Wednesday, April 16, 2008

...perhaps I should explain


…..what I meant by “The Good Humor Man.” Last year, when we first moved to the charming burg of Callaghan, we watched a DVD of an old movie – in the “post WWII-war movie” genre – entitled “Operation Petticoat.” We had made the decision not to get satellite here in our rural abode, and even with rabbit ears on the TV, our reception is cloudy at best. We probably watched a total of 3 hours of network television before we gave it up. And that was because I hadn’t discovered that LOST is available on-line. Anyways, we watched “Operation Petticoat” (or “The Pink Submarine” as Hannah calls it) about five times in as many days. (Our video/DVD collection has since expanded.)
Operation Petticoat is a 1959 movie starring Carry Grant and Tony Curtis, directed by Blake Edwards. It’s probably not “G” rated, but at most PG – there’s no language, but some innuendo. Early in the movie there’s a scene where Tony Curtis’ character reports for duty to the Tigerfish dressed in his dress whites.
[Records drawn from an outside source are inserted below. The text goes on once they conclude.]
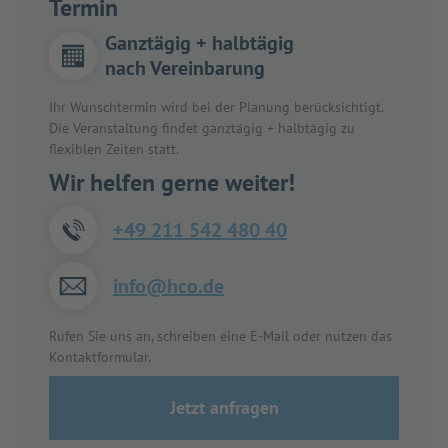
Termin
Ganztägig + halbtägig
nach Vereinbarung
Ihr Wunschtermin wird bei der Planung berücksichtigt.
Die Veranstaltung findet ganztägig + halbtägig zu
flexiblen Zeiten statt.
Wir helfen gerne weiter!
+49 211 542 480 40
info@hco.de
Rufen Sie uns an, schreiben eine E-Mail oder nutzen das
Kontaktformular.
Jetzt anfragen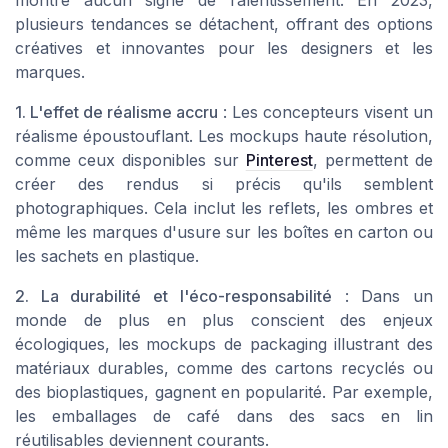
montre aucun signe de ralentissement. En 2023,
plusieurs tendances se détachent, offrant des options
créatives et innovantes pour les designers et les
marques.
1. L'effet de réalisme accru
: Les concepteurs visent un
réalisme époustouflant. Les mockups haute résolution,
comme ceux disponibles sur
Pinterest
, permettent de
créer des rendus si précis qu'ils semblent
photographiques. Cela inclut les reflets, les ombres et
même les marques d'usure sur les boîtes en carton ou
les sachets en plastique.
2. La durabilité et l'éco-responsabilité
: Dans un
monde de plus en plus conscient des enjeux
écologiques, les mockups de packaging illustrant des
matériaux durables, comme des cartons recyclés ou
des bioplastiques, gagnent en popularité. Par exemple,
les emballages de café dans des sacs en lin
réutilisables deviennent courants.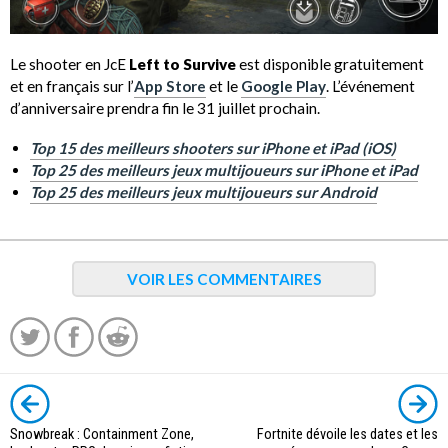
Le shooter en JcE
Left to Survive
est disponible gratuitement
et en français sur l’
App Store
et le
Google Play
. L’événement
d’anniversaire prendra fin le 31 juillet prochain.
Top 15 des meilleurs shooters sur iPhone et iPad (iOS)
Top 25 des meilleurs jeux multijoueurs sur iPhone et iPad
Top 25 des meilleurs jeux multijoueurs sur Android
VOIR LES COMMENTAIRES
Snowbreak : Containment Zone,
Fortnite dévoile les dates et les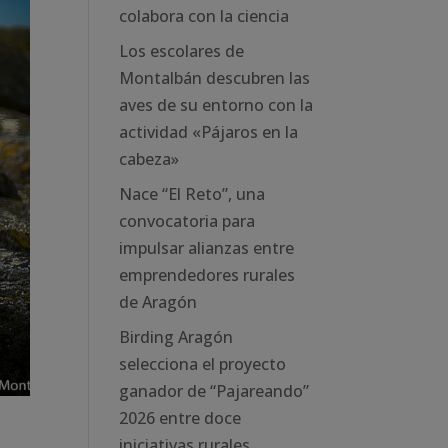
colabora con la ciencia
Los escolares de
Montalbán descubren las
aves de su entorno con la
actividad «Pájaros en la
cabeza»
Nace “El Reto”, una
convocatoria para
impulsar alianzas entre
emprendedores rurales
de Aragón
Birding Aragón
selecciona el proyecto
ganador de “Pajareando”
2026 entre doce
iniciativas rurales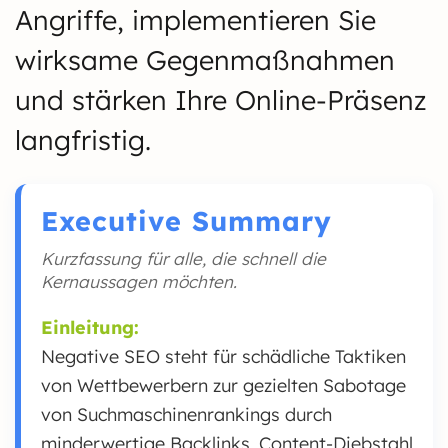
Angriffe, implementieren Sie
wirksame Gegenmaßnahmen
und stärken Ihre Online-Präsenz
langfristig.
Executive Summary
Kurzfassung für alle, die schnell die
Kernaussagen möchten.
Einleitung:
Negative SEO steht für schädliche Taktiken
von Wettbewerbern zur gezielten Sabotage
von Suchmaschinenrankings durch
minderwertige Backlinks, Content-Diebstahl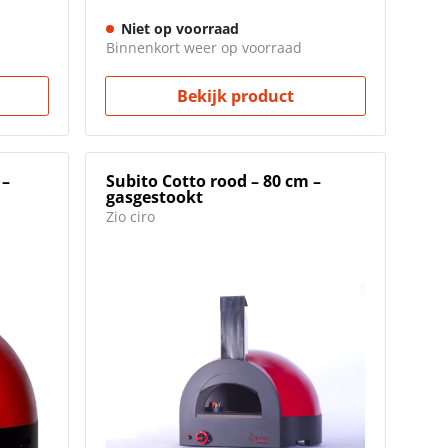
Niet op voorraad
Binnenkort weer op voorraad
Bekijk product
 –
Subito Cotto rood – 80 cm –
gasgestookt
Zio ciro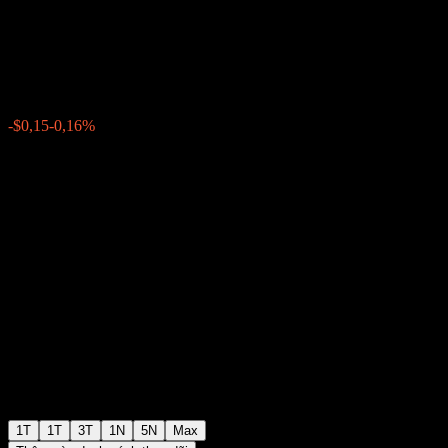
Barrier Note ACSNHXX
$95,90
0
-$0,15
-0,16%
Tuần trước
1T
1T
3T
1N
5N
Max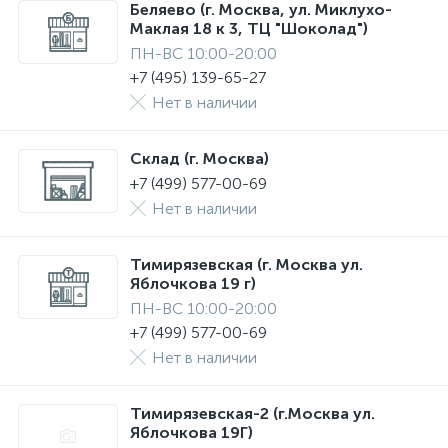
Беляево (г. Москва, ул. Миклухо-
Маклая 18 к 3, ТЦ "Шоколад")
ПН-ВС 10:00-20:00
+7 (495) 139-65-27
Нет в наличии
Склад (г. Москва)
+7 (499) 577-00-69
Нет в наличии
Тимирязевская (г. Москва ул.
Яблочкова 19 г)
ПН-ВС 10:00-20:00
+7 (499) 577-00-69
Нет в наличии
Тимирязевская-2 (г.Москва ул.
Яблочкова 19Г)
It’s two weeks after Pearl Harbor and he stands out like a sore thumb among all the men in their dirty, worn and torn uniforms (and no uniforms at all). The chief on board spots him on the dock through the periscope and exclaims, “It looks like the Good Humor Man!”
Of all the lines in this very funny movie, Hannah picked up on that one and INSISTS we call her the Good Humor Man, or “Humor” for short. I’ll call her from the other room, for instance, and she’ll holler back, “No, I’m The Good Humor Man!” When she’s in the mood, she won’t come until I call her by the appropriate title. We were out at the Wall-Mart a couple weeks ago (pre-restriction days) and someone said, “What a pretty little girl you have. What is your name, sweetie?” I about fell over when she said, “Good Humor Man.” The lady looked at me, cocked her head and kind of smirked as she stalked off. Oh boy. And I am trying SO HARD to make a good impression in my new hometown.